For this exercise, output the line holding "ENTRETENIMIENTO" and all subsequent lines of the entries below, unchanged, up to and including the last.

======== DATA PROVIDED ========

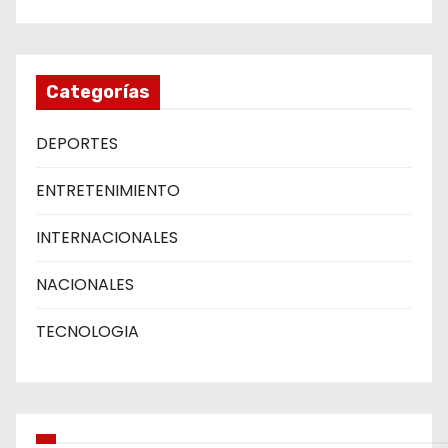
Categorías
DEPORTES
ENTRETENIMIENTO
INTERNACIONALES
NACIONALES
TECNOLOGIA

========

- _RESULT OF THIS TASK_
ENTRETENIMIENTO
INTERNACIONALES
NACIONALES
TECNOLOGIA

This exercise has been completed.